7.4.2 Reverse Complementarity
At some point you may encounter viruses that use RNA structures to complete their life cycles. Hepatitis delta virus, the causative agent of Hepatitis D, is a satellite virus that can accompany hepatitis B virus infection. Hepatitis delta virus has a circular single-stranded RNA genome which is highly self-complementary and so adopts a partially double-stranded RNA structure. Another example of reverse-complementarity in RNA viruses includes segment ends that are used for genome packaging.
The easiest way to check whether such sub-sequences exist in a given genome/segment is to run self-similarity dot plots. There are a number of software packages that can do that for you (e.g., dotmatcher).
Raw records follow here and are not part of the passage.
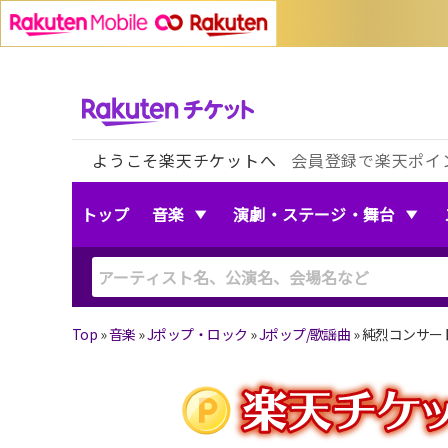
ようこそ楽天チケットへ
会員登録で楽天ポイ
トップ
音楽
演劇・ステージ・舞台
Top
»
音楽
»
Jポップ・ロック
»
Jポップ/歌謡曲
»
純烈コンサート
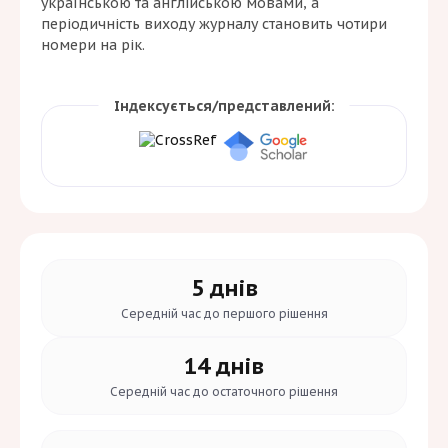
українською та англійською мовами, а
періодичність виходу журналу становить чотири
номери на рік.
Індексується/представлений:
5 днів
Середній час до
першого рішення
14 днів
Середній час до
остаточного рішення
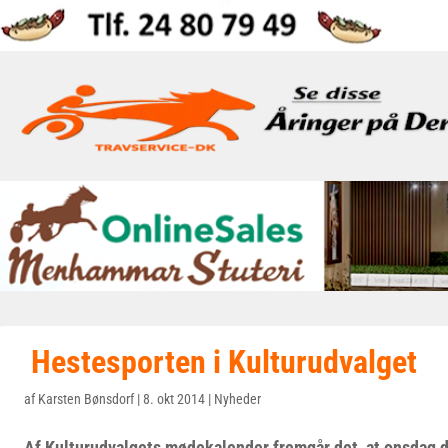
Hestesporten i Kulturudvalget
af
Karsten Bønsdorf
|
8. okt 2014
|
Nyheder
Af Kulturudvalgets mødekalender fremgår det, at onsdag d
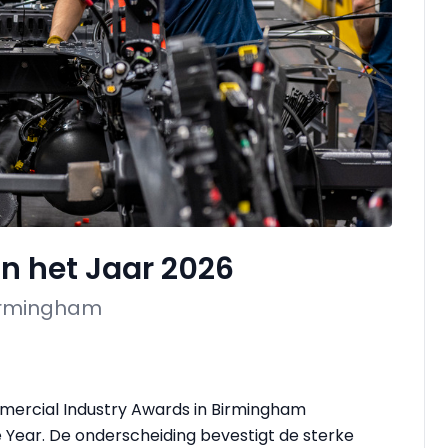
n het Jaar 2026
Birmingham
mmercial Industry Awards in Birmingham
 Year. De onderscheiding bevestigt de sterke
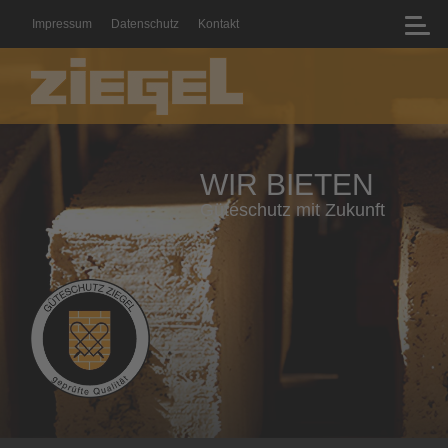
Impressum
Datenschutz
Kontakt
WIR BIETEN
Geprüfte Qualität mit Zertifikat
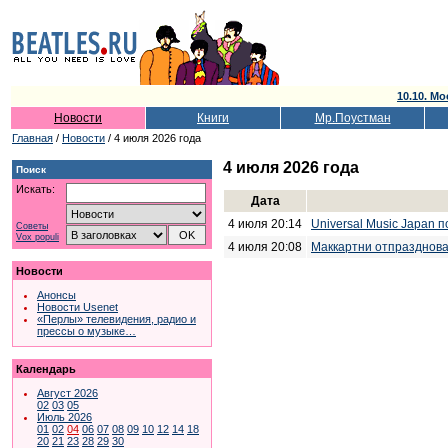
10.10. Мо
Новости
Книги
Мр.Поустман
Главная
/
Новости
/ 4 июля 2026 года
4 июля 2026 года
Поиск
Искать:
Дата
4 июля 20:14
Universal Music Japan 
Советы
Vox populi
4 июля 20:08
Маккартни отпразднова
Новости
Анонсы
Новости Usenet
«Перлы» телевидения, радио и
прессы о музыке…
Календарь
Август 2026
02
03
05
Июль 2026
01
02
04
06
07
08
09
10
12
14
18
20
21
23
28
29
30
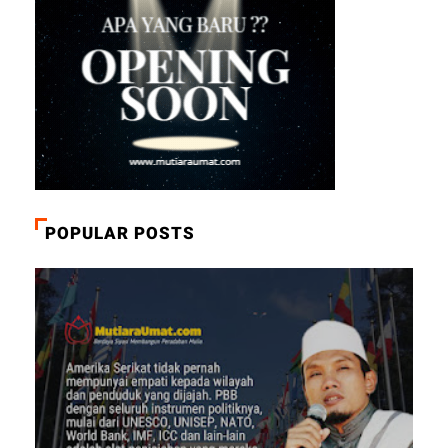
POPULAR POSTS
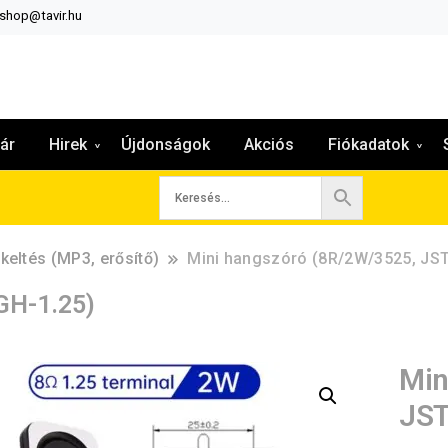
:shop@tavir.hu
ár
Hirek
Újdonságok
Akciós
Fiókadatok
keltés (MP3, erősítő)
Mini hangszóró (8R/2W/3525, JST
GH-1.25)
Min
JST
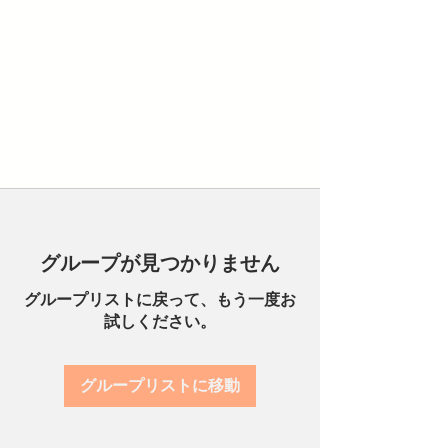
グループが見つかりません
グループリストに戻って、もう一度お
試しください。
グループリストに移動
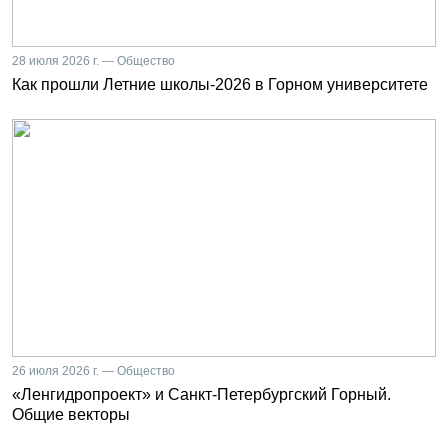
28 июля 2026 г. — Общество
Как прошли Летние школы-2026 в Горном университете
26 июля 2026 г. — Общество
«Ленгидропроект» и Санкт-Петербургский Горный.
Общие векторы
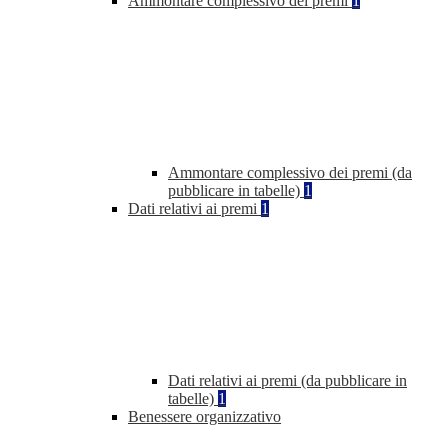
Ammontare complessivo dei premi
1
Ammontare complessivo dei premi (da
pubblicare in tabelle)
1
Dati relativi ai premi
1
Dati relativi ai premi (da pubblicare in
tabelle)
1
Benessere organizzativo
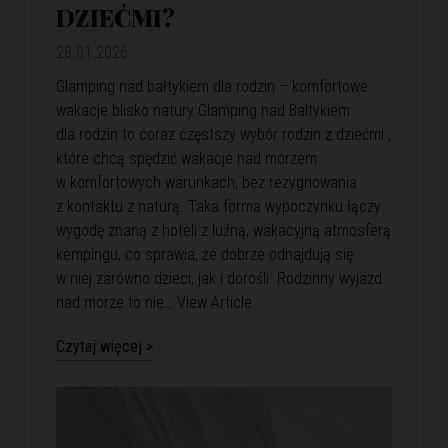
DZIEĆMI?
28.01.2026
Glamping nad bałtykiem dla rodzin – komfortowe
wakacje blisko natury Glamping nad Baltykiem
dla rodzin to coraz częstszy wybór rodzin z dziećmi ,
które chcą spędzić wakacje nad morzem
w komfortowych warunkach, bez rezygnowania
z kontaktu z naturą. Taka forma wypoczynku łączy
wygodę znaną z hoteli z luźną, wakacyjną atmosferą
kempingu, co sprawia, że dobrze odnajdują się
w niej zarówno dzieci, jak i dorośli. Rodzinny wyjazd
nad morze to nie…
View Article
Czytaj więcej >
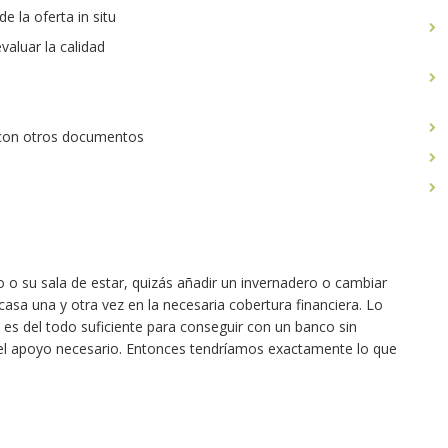
 la oferta in situ
valuar la calidad
 con otros documentos
 o su sala de estar, quizás añadir un invernadero o cambiar
acasa una y otra vez en la necesaria cobertura financiera. Lo
es del todo suficiente para conseguir con un banco sin
 el apoyo necesario. Entonces tendríamos exactamente lo que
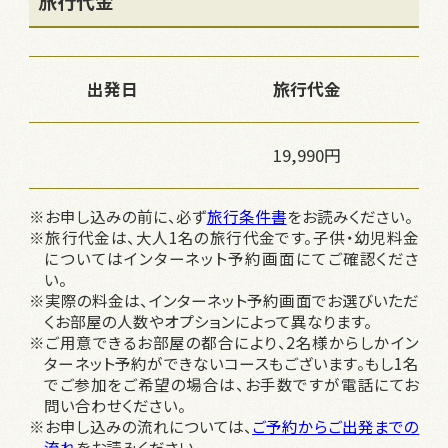
旅行代金
出発日
旅行代金
19,990円
※お申し込みの前に、必ず
旅行条件書
をお読みください。
※旅行代金は、大人1名の旅行代金です。子供・幼児料金
についてはインターネット予約画面にてご確認くださ
い。
※実際の料金は、インターネット予約画面でお選びいただ
くお部屋の人数やオプションによって異なります。
※ご用意できるお部屋の都合により、2名様からしかイン
ターネット予約ができないコースもございます。もし1名
でご参加をご希望の場合は、お手数ですが電話にてお
問い合わせください。
※お申し込みの流れについては、
ご予約からご出発までの
流れ
をお読みください。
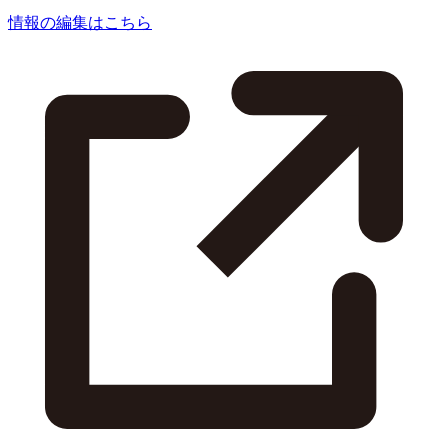
情報の編集はこちら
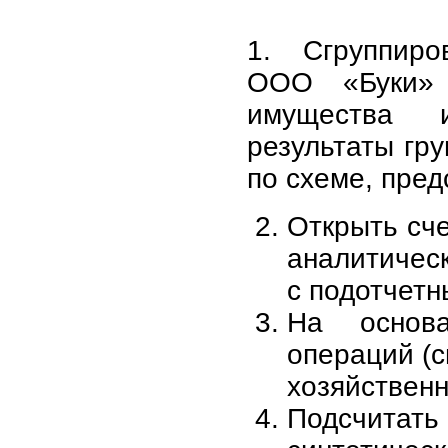
1. Сгруппиро
ООО «Буки» 
имущества и
результаты гр
по схеме, пред
Открыть сче
аналитическ
с подотчет
На основа
операций (с
хозяйственн
Подсчитать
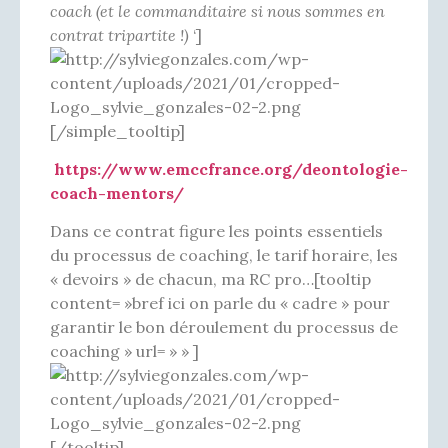
coach (et le commanditaire si nous sommes en
contrat tripartite !)
‘]
[/simple_tooltip]
https://www.emccfrance.org/deontologie-
coach-mentors/
Dans ce contrat figure les points essentiels
du processus de coaching, le tarif horaire, les
« devoirs » de chacun, ma RC pro…[tooltip
content= »bref ici on parle du « cadre » pour
garantir le bon déroulement du processus de
coaching » url= » » ]
[/tooltip]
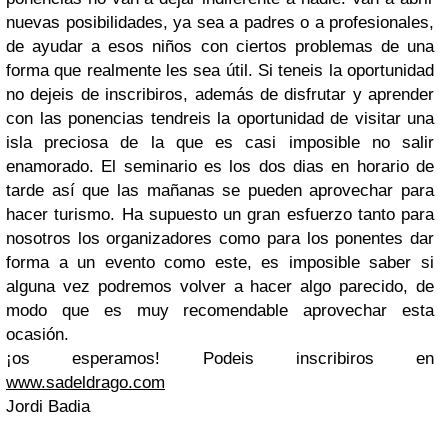
nuevas posibilidades, ya sea a padres o a profesionales,
de ayudar a esos niños con ciertos problemas de una
forma que realmente les sea útil. Si teneis la oportunidad
no dejeis de inscribiros, además de disfrutar y aprender
con las ponencias tendreis la oportunidad de visitar una
isla preciosa de la que es casi imposible no salir
enamorado. El seminario es los dos dias en horario de
tarde así que las mañanas se pueden aprovechar para
hacer turismo. Ha supuesto un gran esfuerzo tanto para
nosotros los organizadores como para los ponentes dar
forma a un evento como este, es imposible saber si
alguna vez podremos volver a hacer algo parecido, de
modo que es muy recomendable aprovechar esta
ocasión.
¡os esperamos! Podeis inscribiros en
www.sadeldrago.com
Jordi Badia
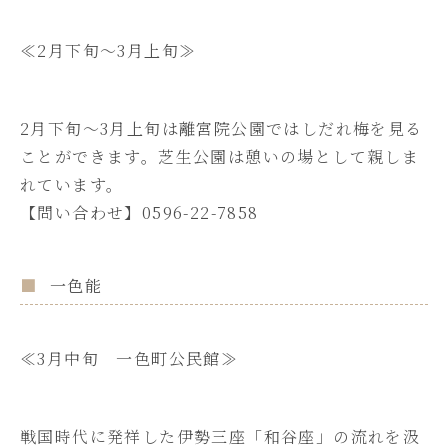
≪2月下旬～3月上旬≫
2月下旬～3月上旬は離宮院公園ではしだれ梅を見る
ことができます。芝生公園は憩いの場として親しま
れています。
【問い合わせ】0596-22-7858
一色能
≪3月中旬 一色町公民館≫
戦国時代に発祥した伊勢三座「和谷座」の流れを汲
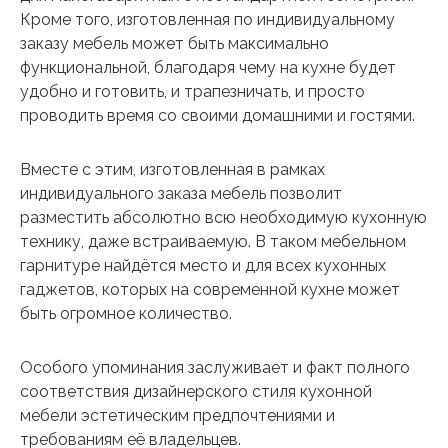
Кроме того, изготовленная по индивидуальному
заказу мебель может быть максимально
функциональной, благодаря чему на кухне будет
удобно и готовить, и трапезничать, и просто
проводить время со своими домашними и гостями.
Вместе с этим, изготовленная в рамках
индивидуального заказа мебель позволит
разместить абсолютно всю необходимую кухонную
технику, даже встраиваемую. В таком мебельном
гарнитуре найдётся место и для всех кухонных
гаджетов, которых на современной кухне может
быть огромное количество.
Особого упоминания заслуживает и факт полного
соответствия дизайнерского стиля кухонной
мебели эстетическим предпочтениями и
требованиям её владельцев.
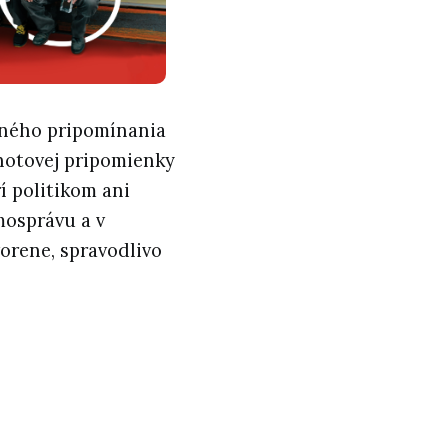
jného pripomínania
dnotovej pripomienky
í politikom ani
amosprávu a v
vorene, spravodlivo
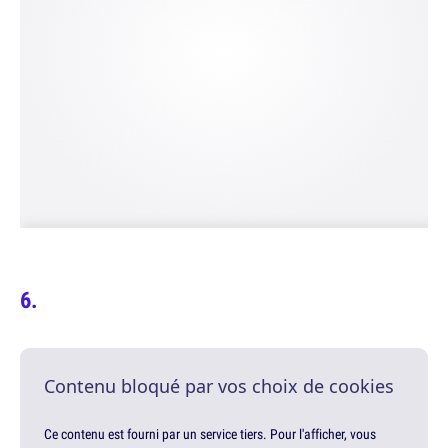
Contenu bloqué par vos choix de cookies
Ce contenu est fourni par un service tiers. Pour l'afficher, vous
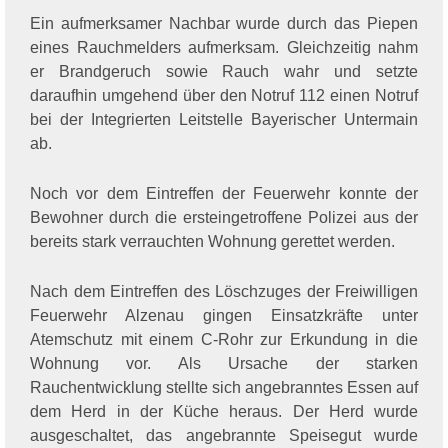
Ein aufmerksamer Nachbar wurde durch das Piepen
eines Rauchmelders aufmerksam. Gleichzeitig nahm
er Brandgeruch sowie Rauch wahr und setzte
daraufhin umgehend über den Notruf 112 einen Notruf
bei der Integrierten Leitstelle Bayerischer Untermain
ab.
Noch vor dem Eintreffen der Feuerwehr konnte der
Bewohner durch die ersteingetroffene Polizei aus der
bereits stark verrauchten Wohnung gerettet werden.
Nach dem Eintreffen des Löschzuges der Freiwilligen
Feuerwehr Alzenau gingen Einsatzkräfte unter
Atemschutz mit einem C-Rohr zur Erkundung in die
Wohnung vor. Als Ursache der starken
Rauchentwicklung stellte sich angebranntes Essen auf
dem Herd in der Küche heraus. Der Herd wurde
ausgeschaltet, das angebrannte Speisegut wurde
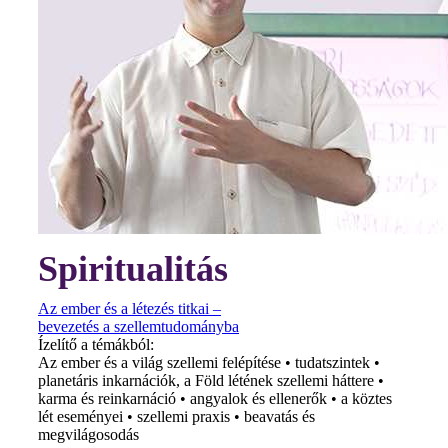
Spiritualitás
Az ember és a létezés titkai –
bevezetés a szellemtudományba
Ízelítő a témákból:
Az ember és a világ szellemi felépítése • tudatszintek •
planetáris inkarnációk, a Föld létének szellemi háttere •
karma és reinkarnáció • angyalok és ellenerők • a köztes
lét eseményei • szellemi praxis • beavatás és
megvilágosodás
They will plot a pair of sequences (can be same or different), one along the x-axis and one along the y-axis, and put a dot for every nucleotide that matches. If plotting a sequence against itself, you should see a diagonal, one-to-one, line running through the plot (since the sequence is identical to itself at each position). Any off-diagonal elements indicate repeats, and if the method allows for complementarity, any offset diagonal lines oriented the opposite to the diagonal one-to-one line will indicate a region that is reverse complementary to another region.
7.4.3 Splicing
Sometimes viruses may process their mRNAs via splicing, which can present a challenge for interpreting sequencing data and/or evolutionary analyses. Influenza A viruses are famous examples of this where transcripts of at least two segments (matrix and non-structural) are spliced before being translated into at least four proteins with distinct functions. Splicing may be suspected in RNA virus genomes if there appear to be regions with excess non-coding space. For many RNA viruses, such genomic space is a premium resource and so must be explained. You can strengthen your suspicions by looking at whether long open reading frames offset from the “main gene” exist nearby, and get evidence of splicing by sequencing infections to a great depth since occasionally you will be able to catch both the genomic unspliced and spliced transcript RNAs. Note that splicing happens in the eukaryotic nucleus and thus might not apply to the virus you’re working with.